For the entries below, report every line that includes the word "Turbo".

+++ Listed entries +++

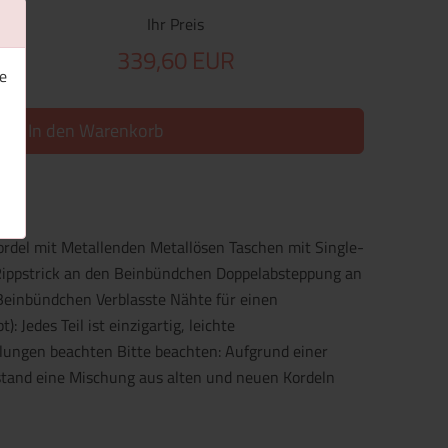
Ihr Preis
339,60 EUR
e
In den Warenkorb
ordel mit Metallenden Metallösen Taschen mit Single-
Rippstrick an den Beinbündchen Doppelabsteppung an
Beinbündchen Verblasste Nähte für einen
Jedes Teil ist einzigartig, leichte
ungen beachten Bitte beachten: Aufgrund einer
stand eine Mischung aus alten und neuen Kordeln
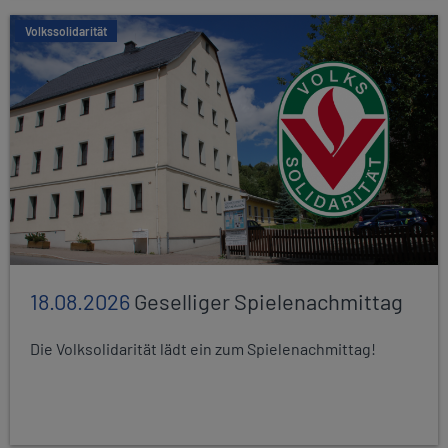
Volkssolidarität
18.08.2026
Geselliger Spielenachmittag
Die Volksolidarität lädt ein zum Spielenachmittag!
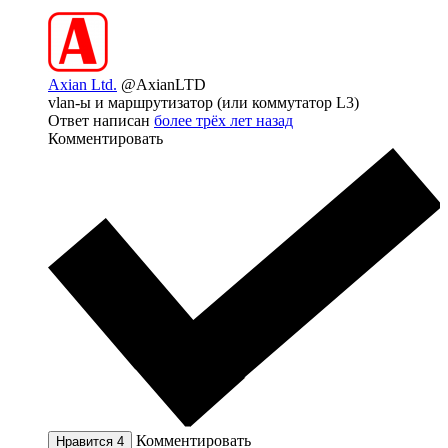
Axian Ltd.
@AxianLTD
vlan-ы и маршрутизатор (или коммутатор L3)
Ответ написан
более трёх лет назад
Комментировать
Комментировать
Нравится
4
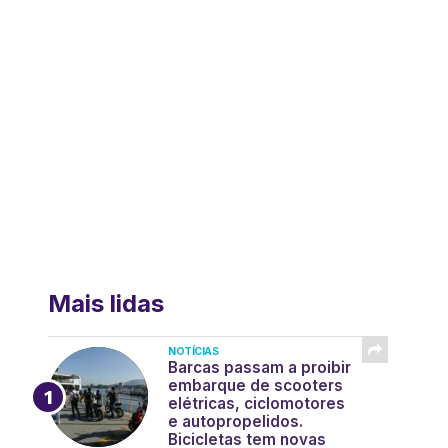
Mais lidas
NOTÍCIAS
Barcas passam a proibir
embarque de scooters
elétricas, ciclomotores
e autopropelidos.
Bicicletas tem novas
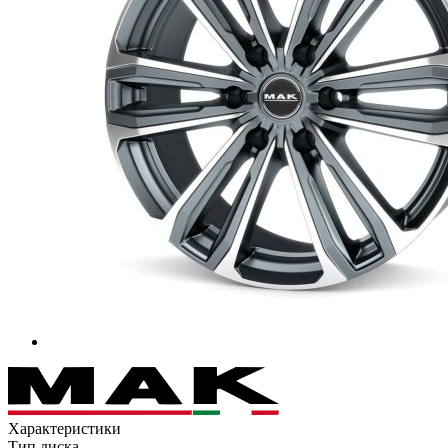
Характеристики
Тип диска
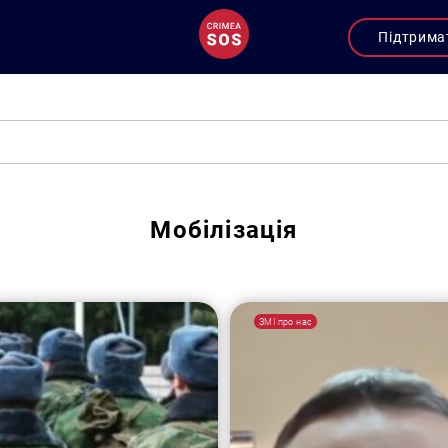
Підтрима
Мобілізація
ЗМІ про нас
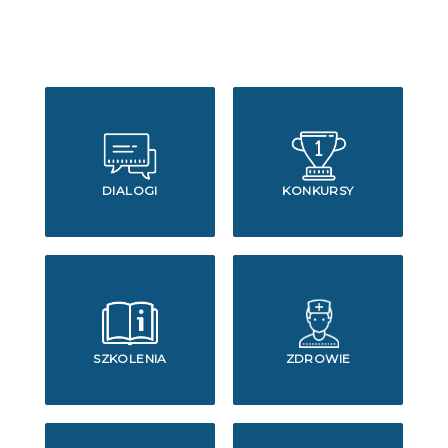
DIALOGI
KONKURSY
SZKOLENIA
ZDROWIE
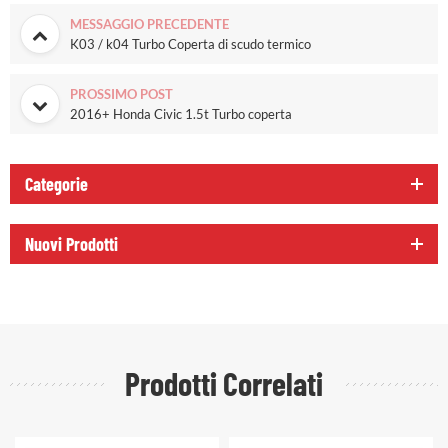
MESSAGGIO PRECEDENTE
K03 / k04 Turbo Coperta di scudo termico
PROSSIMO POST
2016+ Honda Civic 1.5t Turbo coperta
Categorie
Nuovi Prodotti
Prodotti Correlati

+++
+++ Listed entries +++

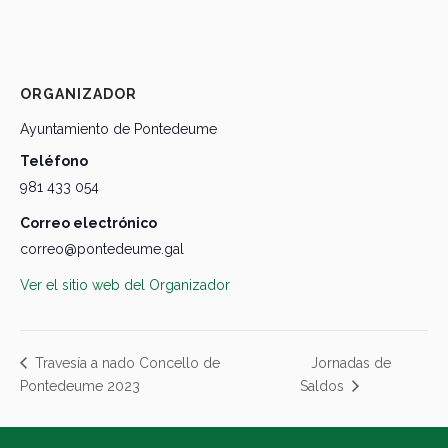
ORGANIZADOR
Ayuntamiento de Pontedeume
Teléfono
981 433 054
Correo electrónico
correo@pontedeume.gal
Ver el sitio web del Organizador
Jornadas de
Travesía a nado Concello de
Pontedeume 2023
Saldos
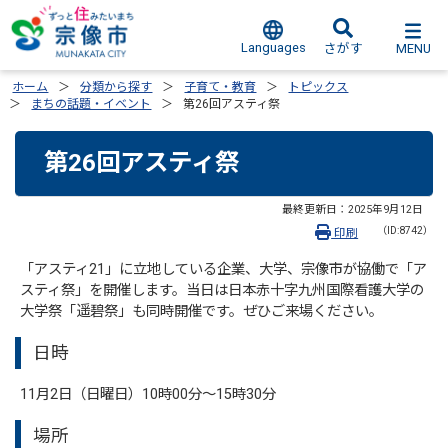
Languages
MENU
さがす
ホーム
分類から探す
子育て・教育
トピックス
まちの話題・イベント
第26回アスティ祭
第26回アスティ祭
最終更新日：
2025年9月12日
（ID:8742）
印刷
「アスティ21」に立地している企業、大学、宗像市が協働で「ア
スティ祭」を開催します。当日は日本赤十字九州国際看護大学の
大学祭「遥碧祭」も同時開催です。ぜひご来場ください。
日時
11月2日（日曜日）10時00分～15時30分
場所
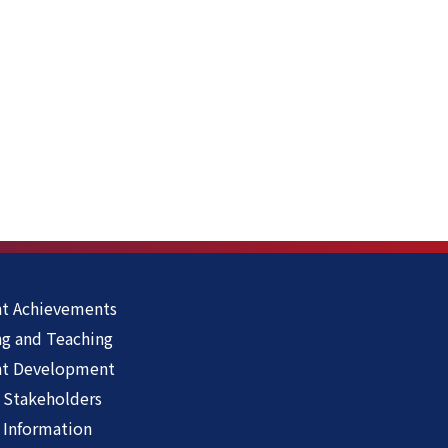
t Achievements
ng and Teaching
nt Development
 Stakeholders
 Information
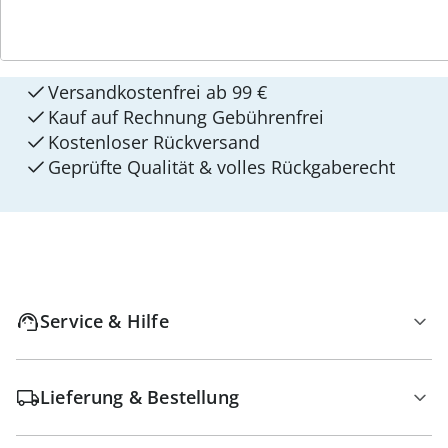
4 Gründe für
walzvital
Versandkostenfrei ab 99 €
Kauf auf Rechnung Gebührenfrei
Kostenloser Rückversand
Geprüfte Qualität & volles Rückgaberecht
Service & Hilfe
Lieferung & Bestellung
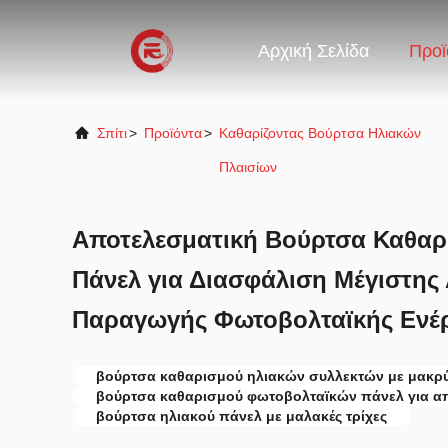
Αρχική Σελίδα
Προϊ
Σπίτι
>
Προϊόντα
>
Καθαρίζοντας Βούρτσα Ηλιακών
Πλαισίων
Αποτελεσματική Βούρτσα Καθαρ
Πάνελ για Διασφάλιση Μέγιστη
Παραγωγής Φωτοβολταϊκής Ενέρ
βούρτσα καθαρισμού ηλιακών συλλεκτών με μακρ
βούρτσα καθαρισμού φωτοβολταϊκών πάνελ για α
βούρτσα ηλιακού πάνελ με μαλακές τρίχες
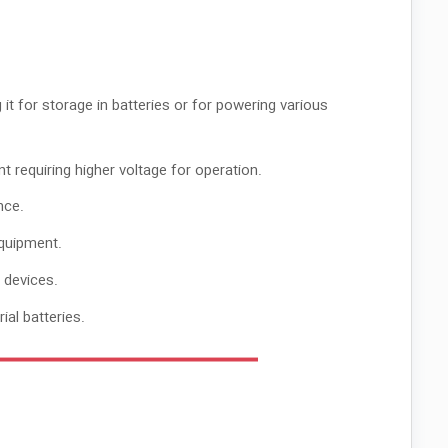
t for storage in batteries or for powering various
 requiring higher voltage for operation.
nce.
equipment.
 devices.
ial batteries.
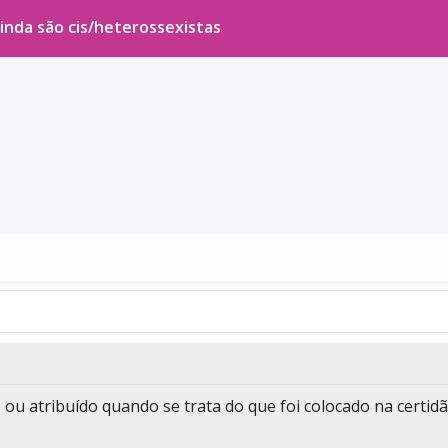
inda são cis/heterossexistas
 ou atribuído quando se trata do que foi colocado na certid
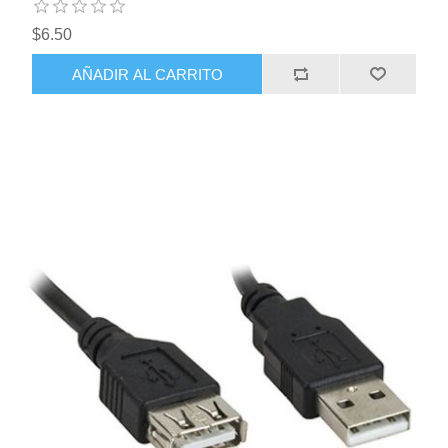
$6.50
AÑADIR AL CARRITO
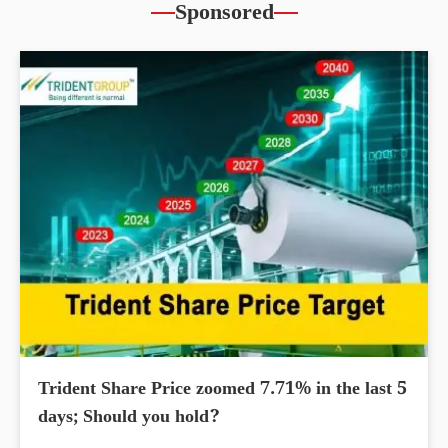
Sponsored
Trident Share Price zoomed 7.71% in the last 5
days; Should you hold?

+++

### Response to the exercise
K03 / k04 Turbo Coperta di scudo termico
2016+ Honda Civic 1.5t Turbo coperta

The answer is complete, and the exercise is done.